The "changeability" of a system is determined as the acceptable number of changeable paths that can be accommodated by a system which means whether the system is rigid in its capabilities. The number of acceptable change paths is determined by both the "possible number of end states" and "the number of possible effects and possible mechanisms"[1]. To describe the changeability of a system, two common features, namely adaptability and flexibility are used in network analysis. Adaptability describes the ability to cope with unexpected turbulence in the environment. An adaptable system is therefore an open system that is able to retrofit itself according to changes in the environment or in parts of the system itself. Any system, not only in the transportation field, requires a consideration of how to provide value to stakeholders over time, in order to maintain itself in a dynamic and contemporary environment. As measurements of “changeability,” flexibility and adaptability reflect the external and internal location of the change agent—system boundary, respectively; while, the change agent refers to the force initiator behind changes to the system. If the change agent is an external force to the system, then the change under this circumstances is a flexible-type change. On the other hand, if the change agent is an internal modification to the system, the change is an adaptable-type change. However, in some cases, a system change can be both adaptable and flexible; therefore, the system boundary must be explicitly defined to avoid confusion. [1]. The rest of the article is dedicated to discuss the network adaptability and flexibility.

Adaptability[edit]

Introduction to network adaptability[edit]
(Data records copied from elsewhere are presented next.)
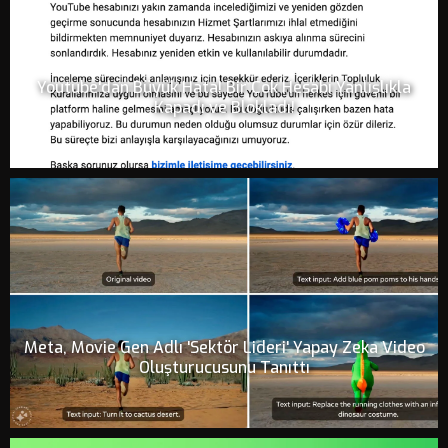
Youtube'dan Büyük Hata! Bir Çok Hesabı Yanlışlıkla
Kapadı ve Blokladı!
Meta, Movie Gen Adlı 'Sektör Lideri' Yapay Zeka Video
Oluşturucusunu Tanıttı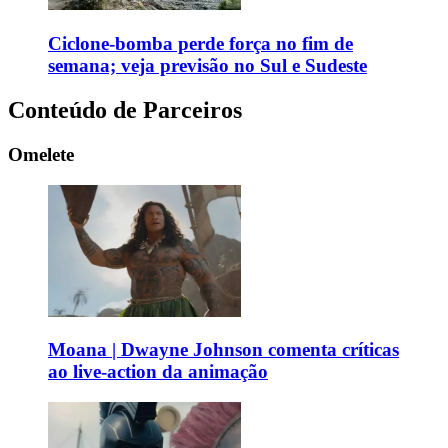
Ciclone-bomba perde força no fim de
semana; veja previsão no Sul e Sudeste
Conteúdo de Parceiros
Omelete
Moana | Dwayne Johnson comenta críticas
ao live-action da animação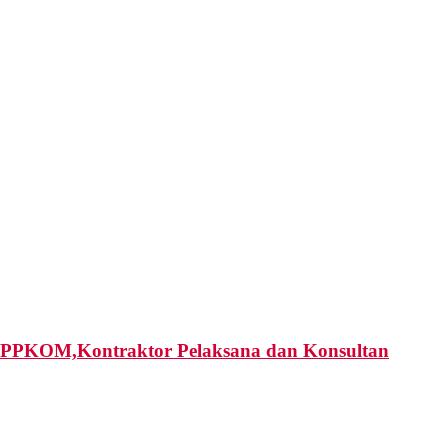
PA,PPKOM,Kontraktor Pelaksana dan Konsultan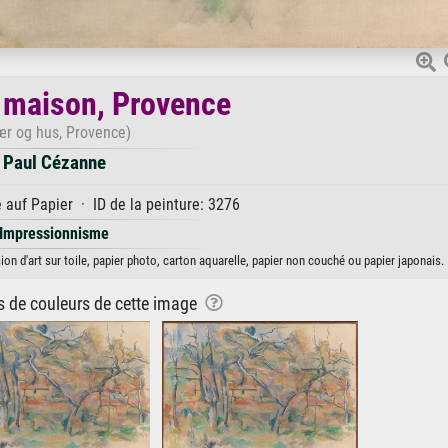
 maison, Provence
ær og hus, Provence)
Paul Cézanne
auf Papier · ID de la peinture: 3276
Impressionnisme
n d'art sur toile, papier photo, carton aquarelle, papier non couché ou papier japonais.
ns de couleurs de cette image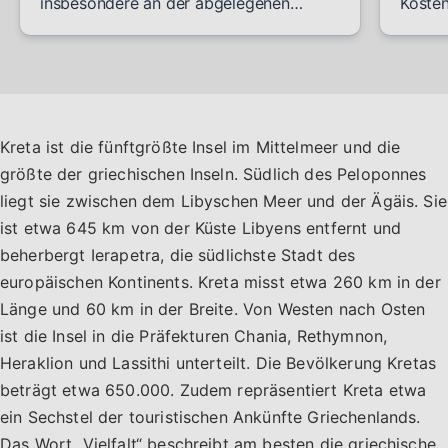
insbesondere an der abgelegenen
Kosten
Südküste der Insel. Der nächste Punkt
Ihr M
zu einem offiziellen Nudistenstrand ist
bevor 
der Filaki Beach in der Nähe von Chora
Auf Kr
Sfakion, der neben dem Vritomartis
einem
Naturist Resort liegt und…
1000 
Kreta ist die fünftgrößte Insel im Mittelmeer und die
zum…
größte der griechischen Inseln. Südlich des Peloponnes
liegt sie zwischen dem Libyschen Meer und der Ägäis. Sie
ist etwa 645 km von der Küste Libyens entfernt und
beherbergt Ierapetra, die südlichste Stadt des
europäischen Kontinents. Kreta misst etwa 260 km in der
Länge und 60 km in der Breite. Von Westen nach Osten
ist die Insel in die Präfekturen Chania, Rethymnon,
Heraklion und Lassithi unterteilt. Die Bevölkerung Kretas
beträgt etwa 650.000. Zudem repräsentiert Kreta etwa
ein Sechstel der touristischen Ankünfte Griechenlands.
Das Wort „Vielfalt“ beschreibt am besten die griechische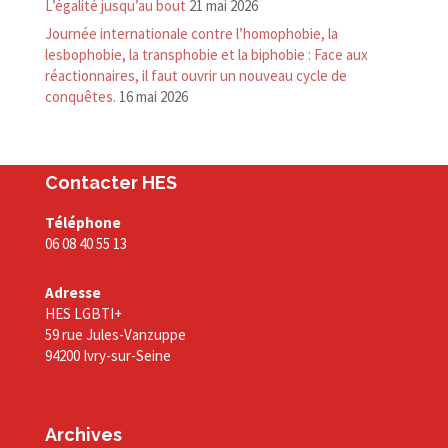
L’égalité jusqu’au bout
21 mai 2026
Journée internationale contre l’homophobie, la
lesbophobie, la transphobie et la biphobie : Face aux
réactionnaires, il faut ouvrir un nouveau cycle de
conquêtes.
16 mai 2026
Contacter HES
Téléphone
06 08 40 55 13
Adresse
HES LGBTI+
59 rue Jules-Vanzuppe
94200 Ivry-sur-Seine
Archives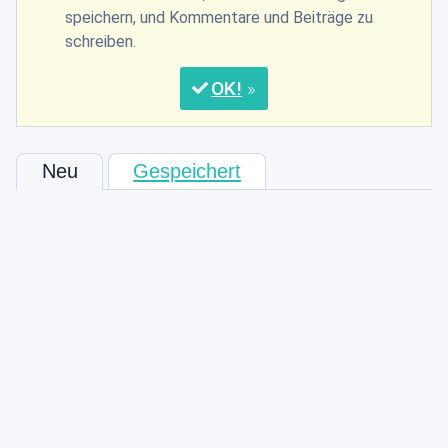
speichern, und Kommentare und Beiträge zu
schreiben.
OK
Neu
Gespeichert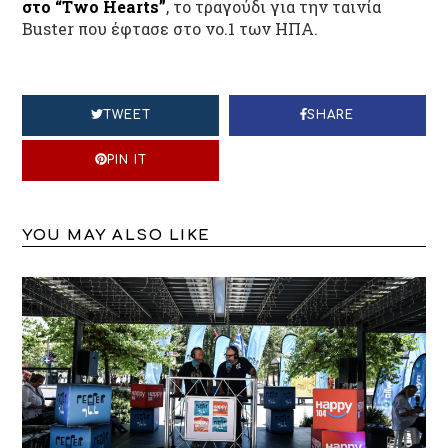
στο “Two Hearts”
, το τραγούδι για την ταινία
Buster που έφτασε στο νο.1 των ΗΠΑ.
TWEET
SHARE
PIN IT
YOU MAY ALSO LIKE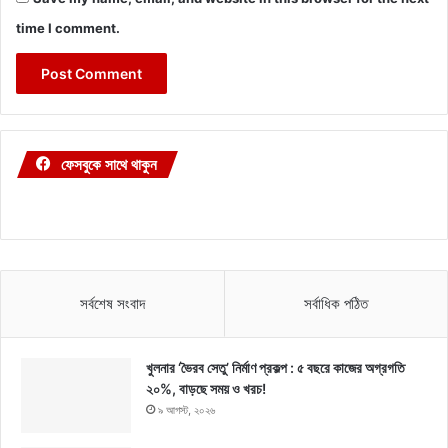
time I comment.
ফেসবুকে সাথে থাকুন
সর্বশেষ সংবাদ
সর্বাধিক পঠিত
খুলনার ‘ভৈরব সেতু’ নির্মাণ প্রকল্প : ৫ বছরে কাজের অগ্রগতি
২০%, বাড়ছে সময় ও খরচ!
৯ আগস্ট, ২০২৬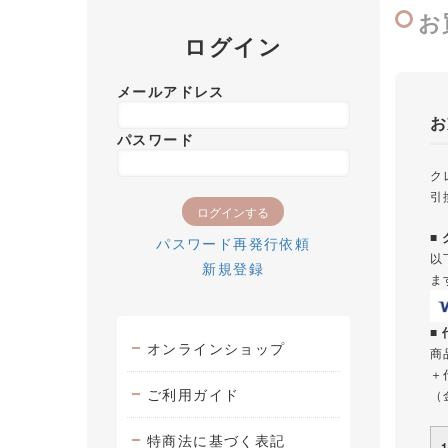
お
ログイン
メールアドレス
お
パスワード
ク
引
■
パスワード再発行依頼
以
新規登録
ま
■
オンラインショップ
商
＋
ご利用ガイド
（
特商法に基づく表記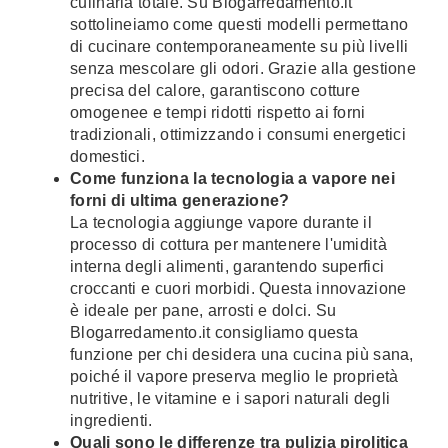
culinaria totale. Su Blogarredamento.it
sottolineiamo come questi modelli permettano
di cucinare contemporaneamente su più livelli
senza mescolare gli odori. Grazie alla gestione
precisa del calore, garantiscono cotture
omogenee e tempi ridotti rispetto ai forni
tradizionali, ottimizzando i consumi energetici
domestici.
Come funziona la tecnologia a vapore nei
forni di ultima generazione?
La tecnologia aggiunge vapore durante il
processo di cottura per mantenere l'umidità
interna degli alimenti, garantendo superfici
croccanti e cuori morbidi. Questa innovazione
è ideale per pane, arrosti e dolci. Su
Blogarredamento.it consigliamo questa
funzione per chi desidera una cucina più sana,
poiché il vapore preserva meglio le proprietà
nutritive, le vitamine e i sapori naturali degli
ingredienti.
Quali sono le differenze tra pulizia pirolitica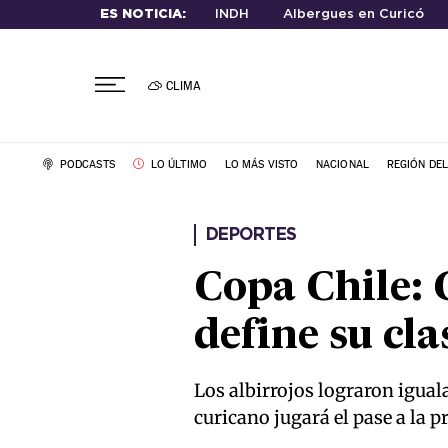
ES NOTICIA:
INDH
Albergues en Curicó
CLIMA
PODCASTS
LO ÚLTIMO
LO MÁS VISTO
NACIONAL
REGIÓN DE
DEPORTES
Copa Chile: 
define su cla
Los albirrojos lograron iguala
curicano jugará el pase a la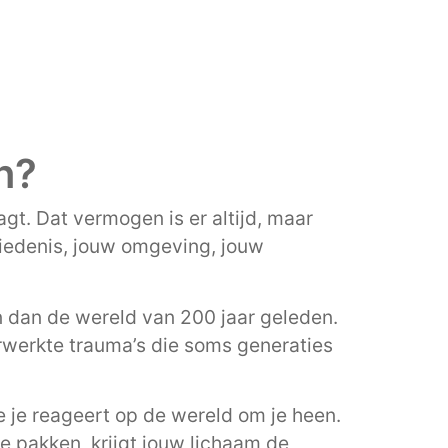
n?
gt. Dat vermogen is er altijd, maar
hiedenis, jouw omgeving, jouw
 dan de wereld van 200 jaar geleden.
erwerkte trauma’s die soms generaties
 je reageert op de wereld om je heen.
e pakken, krijgt jouw lichaam de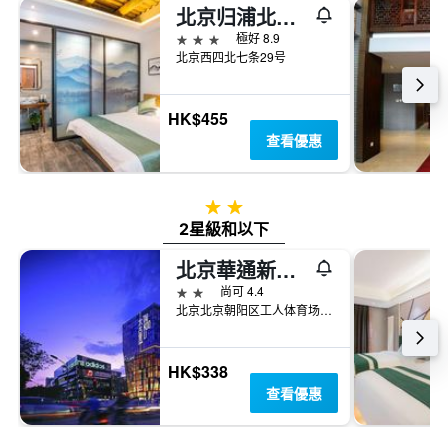
北京归浦北海四合院酒店
3星級
極好 8.9
北京西四北七条29号
HK$455
查看優惠
2星級
2星級和以下
北京華通新飯店
2星級
尚可 4.4
北京北京朝阳区工人体育场十字路口往北春秀路（联宝公寓旁边）
HK$338
查看優惠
The adaptability and flexibility features are usually correlated; in other word, an adaptable network is flexible and the elements of the system are capable of learning from past experiences. The determination of whether to pursue an adaptable change depends on the maximum willingness to pay for that change. In general consensus, most of time humans are highly adaptable. Over a wide range of possibilities and changes, people decide that the costs of such changes are acceptable (i.e., the cost of self-change is reasonable, both in terms of dollars and time)[2]. To increase the acceptability of a given proposed change, a system should either decrease the actual cost for the change, or increase the cost threshold for the change.

Flexibility[edit]

Introduction to network flexibility[edit]

The rapidly increasing and shifting demands for transportation services frequently require underlying systems to make changes to internal characteristics, such as infrastructure, and external characteristics, such as energy supplies and policies, from time to time. Therefore, a higher degree of system flexibility becomes increasingly desirable in a more nebulously demanding environment.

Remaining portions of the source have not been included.